En 1928, un journal interviewe quelques personnalités pour connaître leur avis sur le transport automobile.
Dès les années 20, les gens partaient en vacances en voiture... du moins ceux qui avaient les moyens de s'en offrir une. À l'époque, l'usage de l'automobile se généralise parmi les classes aisées en même temps que le réseau routier ne cesse de s'améliorer (dans l'entre-deux guerres, la France se targue d'ailleurs d'avoir le meilleur du monde!).

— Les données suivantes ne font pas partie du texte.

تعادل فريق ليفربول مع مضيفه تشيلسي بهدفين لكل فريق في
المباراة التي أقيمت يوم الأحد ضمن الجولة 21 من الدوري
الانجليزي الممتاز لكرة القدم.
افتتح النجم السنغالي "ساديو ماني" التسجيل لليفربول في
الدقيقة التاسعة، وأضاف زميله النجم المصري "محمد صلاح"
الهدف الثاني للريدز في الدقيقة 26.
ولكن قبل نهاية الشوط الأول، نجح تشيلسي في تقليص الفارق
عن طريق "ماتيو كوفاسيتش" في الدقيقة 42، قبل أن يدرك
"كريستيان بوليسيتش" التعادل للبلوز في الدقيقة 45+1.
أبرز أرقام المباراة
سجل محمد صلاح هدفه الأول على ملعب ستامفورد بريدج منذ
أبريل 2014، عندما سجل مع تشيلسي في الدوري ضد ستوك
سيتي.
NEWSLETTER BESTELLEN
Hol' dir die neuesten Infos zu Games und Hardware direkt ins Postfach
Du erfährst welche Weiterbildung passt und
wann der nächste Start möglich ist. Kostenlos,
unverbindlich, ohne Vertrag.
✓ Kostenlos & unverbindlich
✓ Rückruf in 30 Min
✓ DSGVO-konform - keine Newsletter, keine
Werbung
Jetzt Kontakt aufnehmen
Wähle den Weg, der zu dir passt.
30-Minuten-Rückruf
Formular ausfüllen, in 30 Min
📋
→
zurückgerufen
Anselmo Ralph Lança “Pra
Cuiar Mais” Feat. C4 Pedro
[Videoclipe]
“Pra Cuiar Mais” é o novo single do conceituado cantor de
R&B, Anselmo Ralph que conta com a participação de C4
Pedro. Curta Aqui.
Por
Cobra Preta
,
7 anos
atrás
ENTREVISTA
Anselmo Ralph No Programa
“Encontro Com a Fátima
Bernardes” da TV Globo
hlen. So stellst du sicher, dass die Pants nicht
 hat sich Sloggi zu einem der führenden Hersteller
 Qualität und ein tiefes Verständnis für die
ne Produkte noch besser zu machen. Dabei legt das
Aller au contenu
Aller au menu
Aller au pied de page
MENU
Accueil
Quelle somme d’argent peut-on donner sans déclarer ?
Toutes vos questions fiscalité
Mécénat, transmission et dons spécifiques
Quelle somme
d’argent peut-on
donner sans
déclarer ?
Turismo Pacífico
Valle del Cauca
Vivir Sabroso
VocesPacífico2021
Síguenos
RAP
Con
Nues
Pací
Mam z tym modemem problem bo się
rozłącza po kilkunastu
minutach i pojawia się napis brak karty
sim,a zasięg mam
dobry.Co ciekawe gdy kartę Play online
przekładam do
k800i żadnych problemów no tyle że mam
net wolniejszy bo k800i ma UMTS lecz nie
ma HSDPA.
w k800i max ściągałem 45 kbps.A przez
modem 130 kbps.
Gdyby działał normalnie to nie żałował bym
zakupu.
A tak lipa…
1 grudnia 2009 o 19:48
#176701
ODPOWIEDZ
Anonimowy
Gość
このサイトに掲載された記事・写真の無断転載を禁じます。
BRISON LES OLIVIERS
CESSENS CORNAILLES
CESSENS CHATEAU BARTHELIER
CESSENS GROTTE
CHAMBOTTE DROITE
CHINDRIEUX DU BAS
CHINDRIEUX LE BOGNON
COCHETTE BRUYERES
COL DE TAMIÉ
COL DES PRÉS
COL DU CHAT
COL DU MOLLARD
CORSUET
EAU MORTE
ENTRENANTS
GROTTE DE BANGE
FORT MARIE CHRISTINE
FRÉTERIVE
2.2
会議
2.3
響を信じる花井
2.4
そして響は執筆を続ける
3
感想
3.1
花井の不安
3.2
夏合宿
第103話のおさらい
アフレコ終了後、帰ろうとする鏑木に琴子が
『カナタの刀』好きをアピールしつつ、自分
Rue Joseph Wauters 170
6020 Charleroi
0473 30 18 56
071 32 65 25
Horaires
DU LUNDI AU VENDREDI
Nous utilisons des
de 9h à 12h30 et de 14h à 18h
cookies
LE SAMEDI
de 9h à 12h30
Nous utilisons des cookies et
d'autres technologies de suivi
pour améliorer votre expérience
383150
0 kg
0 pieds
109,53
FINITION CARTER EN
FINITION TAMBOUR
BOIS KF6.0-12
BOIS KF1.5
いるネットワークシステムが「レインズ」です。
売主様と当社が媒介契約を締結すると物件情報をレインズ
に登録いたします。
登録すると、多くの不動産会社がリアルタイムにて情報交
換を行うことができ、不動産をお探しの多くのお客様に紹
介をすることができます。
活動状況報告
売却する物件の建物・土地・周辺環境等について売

C'est dans ce contexte que Le Journal du 1er août 1928 interviewe quelques célébrités de l'époque pour connaître leur avis sur ce moyen de transport. Vaut-il mieux voyager en train ou en voiture ? Le vicomte de Rohan, président de l'Automobile-club de France, ne tarit pas d'éloges au sujet de la seconde option (le contraire eût été surprenant) :
"Quelle supériorité en effet sur le trajet en chemin de fer que le voyage en automobile ! On part lorsqu'on est prêt, on flâne à son gré, on s'arrête quand on veut, au hasard d'un site agréable ou d'une bonne auberge, car c'est encore un des bienfaits du tourisme automobile que d'avoir remis en honneur la vieille cuisine française régionale et l'art du bien-manger."

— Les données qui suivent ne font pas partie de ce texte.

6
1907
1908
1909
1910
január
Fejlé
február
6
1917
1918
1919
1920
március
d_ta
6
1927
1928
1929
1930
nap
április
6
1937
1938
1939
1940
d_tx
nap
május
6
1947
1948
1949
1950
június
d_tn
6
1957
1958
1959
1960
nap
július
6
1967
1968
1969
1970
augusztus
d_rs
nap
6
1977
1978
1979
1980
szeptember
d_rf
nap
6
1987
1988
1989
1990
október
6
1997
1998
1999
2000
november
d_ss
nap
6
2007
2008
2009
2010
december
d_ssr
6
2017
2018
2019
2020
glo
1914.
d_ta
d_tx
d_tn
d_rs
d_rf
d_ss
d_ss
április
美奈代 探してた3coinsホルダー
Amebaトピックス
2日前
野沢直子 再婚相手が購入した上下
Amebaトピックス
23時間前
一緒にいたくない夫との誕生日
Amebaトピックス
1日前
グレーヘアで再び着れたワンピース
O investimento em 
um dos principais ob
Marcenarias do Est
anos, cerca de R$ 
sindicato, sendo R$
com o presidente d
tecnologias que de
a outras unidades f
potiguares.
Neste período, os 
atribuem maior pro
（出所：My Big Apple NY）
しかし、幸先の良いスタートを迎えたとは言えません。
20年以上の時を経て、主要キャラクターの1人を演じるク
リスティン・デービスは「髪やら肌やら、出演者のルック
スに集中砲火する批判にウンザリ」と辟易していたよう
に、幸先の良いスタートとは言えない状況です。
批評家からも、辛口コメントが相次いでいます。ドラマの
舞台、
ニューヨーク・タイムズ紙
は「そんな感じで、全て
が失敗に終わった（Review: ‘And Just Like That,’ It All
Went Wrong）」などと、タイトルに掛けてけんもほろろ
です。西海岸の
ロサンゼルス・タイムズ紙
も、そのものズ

Si l'auteur Georges Courteline s'excuse de n'avoir pas d'opinion sur le sujet (« je ne possède malheureusement pas de voiture »), le journaliste Clément Vautel, quant à lui, penche non sans un brin de snobisme pour la délicieuse solitude qui accompagne les trajets en voiture :
"En auto, on n'est pas obligé — du moins dans la plupart des cas — de voisiner avec un monsieur qui emporte un melon trop parfumé pour ses parents de province, avec une dame qui abuse, elle aussi, des odeurs suaves, avec le cent-kilos qui, titulaire d'un billet à demi-tarif, occupe cependant deux places, avec l'affreux gosse, orgueil de sa famille, qui se met les doigts dans le nez et vous martèle les tibias avec ses semelles en cuir chromé, avec l'inconnu qui vous raconte ses malheurs ou vous invite à prendre part à une partie de bonneteau."

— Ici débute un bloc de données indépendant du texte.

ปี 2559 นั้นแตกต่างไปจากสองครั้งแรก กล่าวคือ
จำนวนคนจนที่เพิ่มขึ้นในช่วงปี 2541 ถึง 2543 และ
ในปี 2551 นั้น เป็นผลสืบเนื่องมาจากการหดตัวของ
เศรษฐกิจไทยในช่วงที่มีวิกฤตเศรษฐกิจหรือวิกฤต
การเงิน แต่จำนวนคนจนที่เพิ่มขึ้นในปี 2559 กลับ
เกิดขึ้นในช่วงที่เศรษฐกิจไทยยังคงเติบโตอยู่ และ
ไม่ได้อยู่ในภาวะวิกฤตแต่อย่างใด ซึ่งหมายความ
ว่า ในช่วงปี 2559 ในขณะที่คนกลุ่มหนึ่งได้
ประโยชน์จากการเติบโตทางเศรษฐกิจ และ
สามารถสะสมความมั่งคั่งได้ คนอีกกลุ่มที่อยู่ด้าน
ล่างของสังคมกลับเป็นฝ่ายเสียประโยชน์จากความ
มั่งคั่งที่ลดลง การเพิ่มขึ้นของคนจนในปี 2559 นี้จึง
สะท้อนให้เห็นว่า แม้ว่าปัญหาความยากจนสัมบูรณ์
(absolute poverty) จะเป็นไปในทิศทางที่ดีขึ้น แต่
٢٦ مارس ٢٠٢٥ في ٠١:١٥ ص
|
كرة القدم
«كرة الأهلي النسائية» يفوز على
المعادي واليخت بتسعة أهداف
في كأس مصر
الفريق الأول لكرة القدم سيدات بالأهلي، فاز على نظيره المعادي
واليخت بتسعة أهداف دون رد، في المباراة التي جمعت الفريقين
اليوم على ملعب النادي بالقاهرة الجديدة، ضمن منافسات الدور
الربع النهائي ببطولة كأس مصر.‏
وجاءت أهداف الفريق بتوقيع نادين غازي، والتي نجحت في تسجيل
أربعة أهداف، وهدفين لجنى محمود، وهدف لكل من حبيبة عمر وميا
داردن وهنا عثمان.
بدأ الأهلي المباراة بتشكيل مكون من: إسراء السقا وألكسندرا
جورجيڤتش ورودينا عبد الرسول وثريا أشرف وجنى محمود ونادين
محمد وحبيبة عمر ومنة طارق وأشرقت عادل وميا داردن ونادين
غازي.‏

La journaliste et voyageuse Titayna, « qui fit plusieurs fois le tour du monde et qui a adopté l'avion comme moyen de transport favori » se révèle elle aussi une inconditionnelle du tourisme en quatre-roues :
"C'est presque le tourisme tout court, nous dit-elle. Loin des transports en commun, il est le triomphe de l'individualisme : cela ne l'empêche point de devenir très démocratique."
Mais c'est sans doute le peintre Kees Van Dongen qui a la réponse la plus catégorique :
"Il n'y a que les écrasés qui ne sont pas tout à fait contents."
Bref, pour voyager, il n'y pas photo : rien ne vaut la voiture. Mais au fait, quel est le nom de la rubrique où est publié cet article ? "Le Citroën"... la page officielle des "propriétaires et futurs propriétaires de voitures Citroën".